An appropriate algorithm is selected for the solution of the constrained optimization problem. Since the number of blocks in a block wall is rarely larger than about 15, and the forward calculation takes very little computation time, the sensitivities can easily be determined numerically by means of finite differences. Therefore, a gradient-based optimization algorithm is preferred. In this paper, the active set method, as implemented in the Matlab function fmincon, is employed. The active set method turned out to be the most performant algorithm provided by the fmincon function. The active set method typically works well for highly constrained problems, as in the present case.

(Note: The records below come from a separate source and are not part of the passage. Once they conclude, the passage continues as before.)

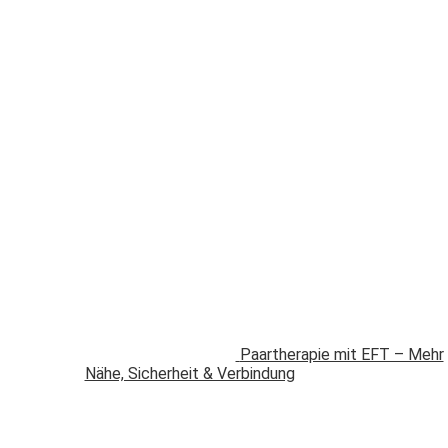
Paartherapie mit EFT – Mehr
Nähe, Sicherheit & Verbindung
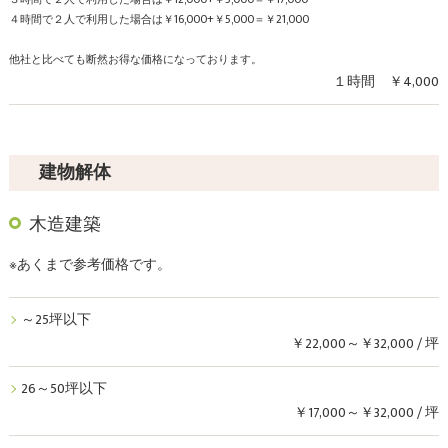
４時間で２人で利用した場合は￥16,000+￥5,000＝￥21,000
他社と比べても断然お得な価格になっております。
１時間 ￥4,000
建物解体
木造建築
※あくまで参考価格です。
～25坪以下
￥22,000～￥32,000 / 坪
26～50坪以下
￥17,000～￥32,000 / 坪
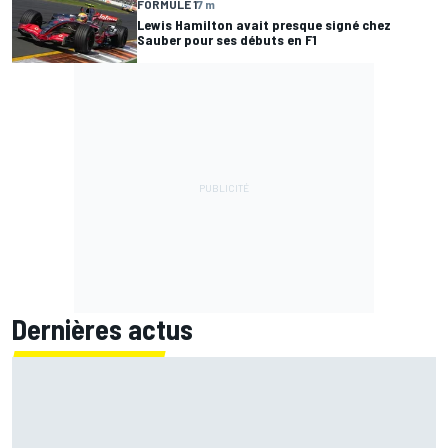
FORMULE 1
7 m
Lewis Hamilton avait presque signé chez
Sauber pour ses débuts en F1
Dernières actus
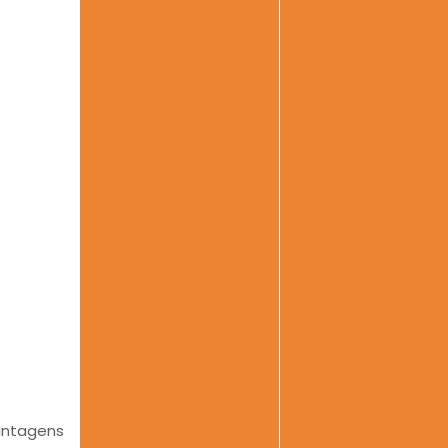
Vantagens das
fabricant
Residências em Alto
Fornecedores
Padrão em Estruturas
Metálicas
Galpão
Ponte com 13,40
Guarda-corpo
metros e nove
toneladas é produzida,
Mezanino de
montada e instalada
em menos de 20 dias
Mezani
na cidade de São
Mezani
Roque (SP)
Montagem d
Relacionamentos
ajudam a manter
Montagem 
negócios de micro e
pequenos empresários
Pipe rack metál
da região de
Preço de estr
Campinas durante a
ntagens
pandemia do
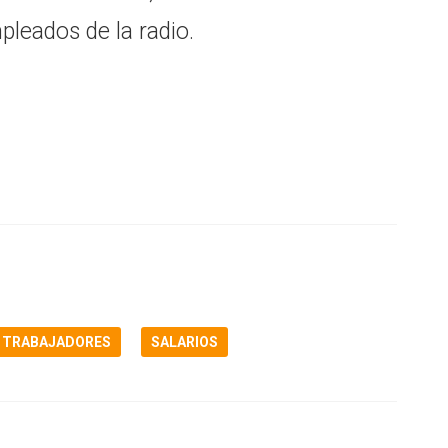
pleados de la radio.
TRABAJADORES
SALARIOS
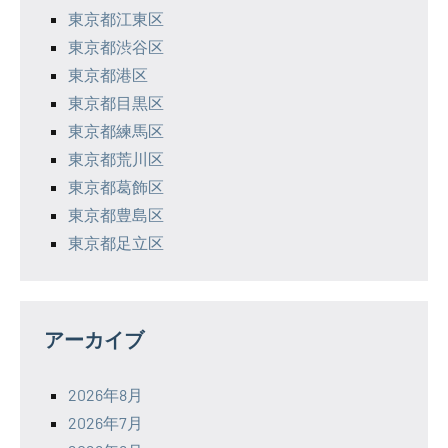
東京都江東区
東京都渋谷区
東京都港区
東京都目黒区
東京都練馬区
東京都荒川区
東京都葛飾区
東京都豊島区
東京都足立区
アーカイブ
2026年8月
2026年7月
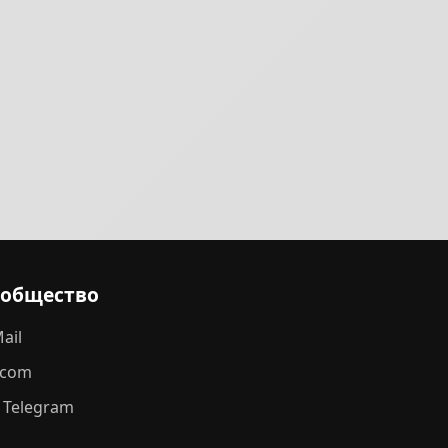
ообщество
ail
.com
 Telegram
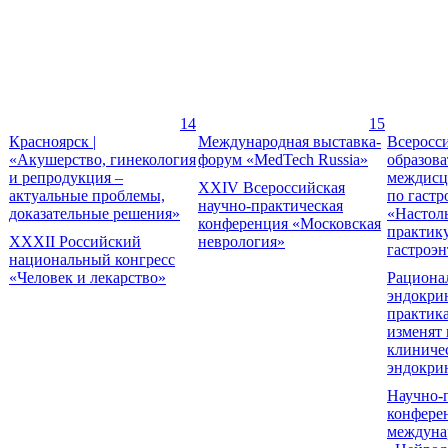
14
15
Красноярск |
Международная выставка-
Всеросс
«Акушерство, гинекология
форум «MedTech Russia»
образов
и репродукция –
междисц
XXIV Всероссийская
актуальные проблемы,
по гастр
научно-практическая
доказательные решения»
«Настол
конференция «Московская
практик
XXXII Российский
неврология»
гастроэн
национальный конгресс
«Человек и лекарство»
Рациона
эндокри
практика
изменят 
клиниче
эндокри
Научно-
конфере
междуна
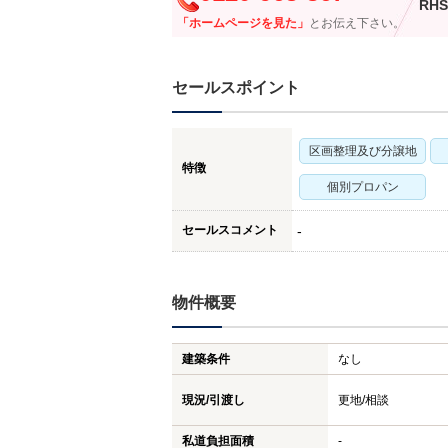
RHS
「ホームページを見た」
とお伝え下さい。
セールスポイント
区画整理及び分譲地
特徴
個別プロパン
セールスコメント
-
物件概要
建築条件
なし
現況/引渡し
更地/相談
私道負担面積
-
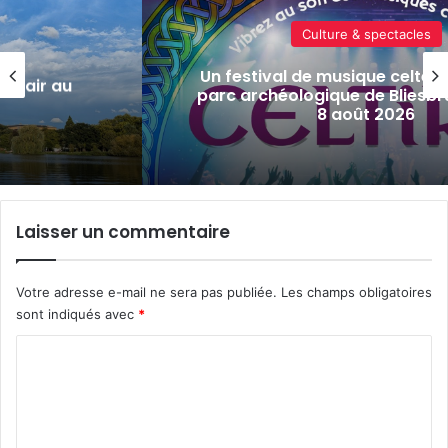
Culture & spectacles
Un festival de musique celte organ
r au
parc archéologique de Bliesbruck le
8 août 2026
Laisser un commentaire
Votre adresse e-mail ne sera pas publiée.
Les champs obligatoires
sont indiqués avec
*
C
o
m
m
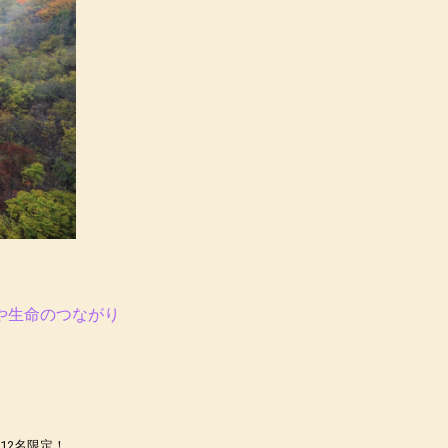
や生命のつながり
12名限定！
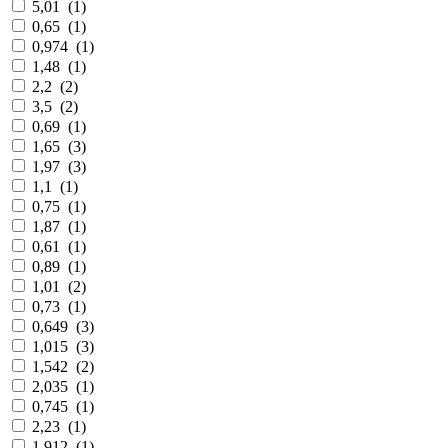
5,01
(
1
)
0,65
(
1
)
0,974
(
1
)
1,48
(
1
)
2,2
(
2
)
3,5
(
2
)
0,69
(
1
)
1,65
(
3
)
1,97
(
3
)
1,1
(
1
)
0,75
(
1
)
1,87
(
1
)
0,61
(
1
)
0,89
(
1
)
1,01
(
2
)
0,73
(
1
)
0,649
(
3
)
1,015
(
3
)
1,542
(
2
)
2,035
(
1
)
0,745
(
1
)
2,23
(
1
)
1,912
(
1
)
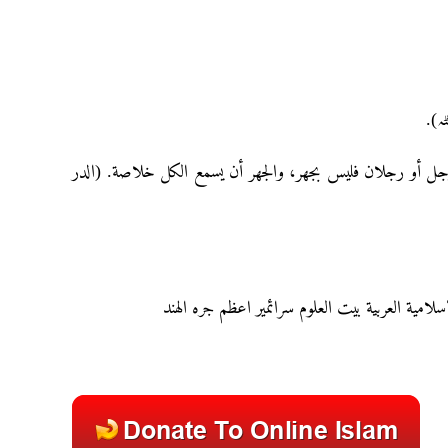
(ع رجل أو رجلان فليس بجهر، والجهر أن يسمع الكل خلاصة. (الدر
سلامية العربية بيت العلوم سرائمير اعظم جره الهند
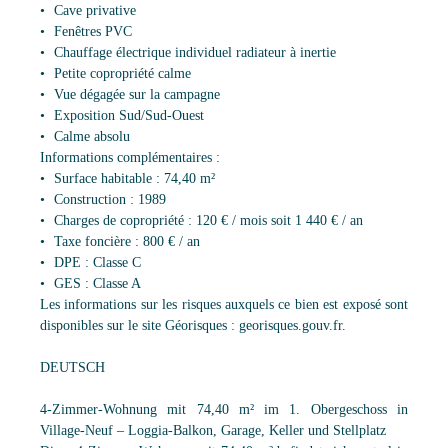
Cave privative
Fenêtres PVC
Chauffage électrique individuel radiateur à inertie
Petite copropriété calme
Vue dégagée sur la campagne
Exposition Sud/Sud-Ouest
Calme absolu
Informations complémentaires :
Surface habitable : 74,40 m²
Construction : 1989
Charges de copropriété : 120 € / mois soit 1 440 € / an
Taxe foncière : 800 € / an
DPE : Classe C
GES : Classe A
Les informations sur les risques auxquels ce bien est exposé sont
disponibles sur le site Géorisques : georisques.gouv.fr.
DEUTSCH
4-Zimmer-Wohnung mit 74,40 m² im 1. Obergeschoss in
Village-Neuf – Loggia-Balkon, Garage, Keller und Stellplatz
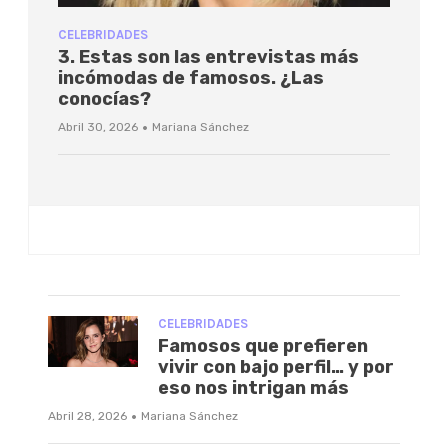
CELEBRIDADES
3. Estas son las entrevistas más
incómodas de famosos. ¿Las
conocías?
·
Abril 30, 2026
Mariana Sánchez
CELEBRIDADES
Famosos que prefieren
vivir con bajo perfil… y por
eso nos intrigan más
·
Abril 28, 2026
Mariana Sánchez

The following convergence requirements have been considered: iterations are performed until a step tolerance $\Delta f_0=10^{-8}$ of the objective function is reached. A design is considered feasible if the constraints max(f) is less than the assumed value 10⁻⁴, and the maximum number of iterations of the search algorithm is set to 70. The gradients of both the objective function as well as the constraints are computed using a finite difference approach.

3.3. Optimization of a Two-Block Wall

The optimization algorithm is first applied to a block wall consisting of 2 blocks, only considering the lengths L₁ and L₂ of the blocks as design variables. The objective function and the constraints can thus be visualized using a contour plot in (L₁,L₂)-space. This visual representation allows to check whether the search algorithm actually converges to the desired optimum. For various start values of the algorithm, the same optimum is found. In the optimum (L = {4.9615m, 6.6154m}^T), all design requirements are met.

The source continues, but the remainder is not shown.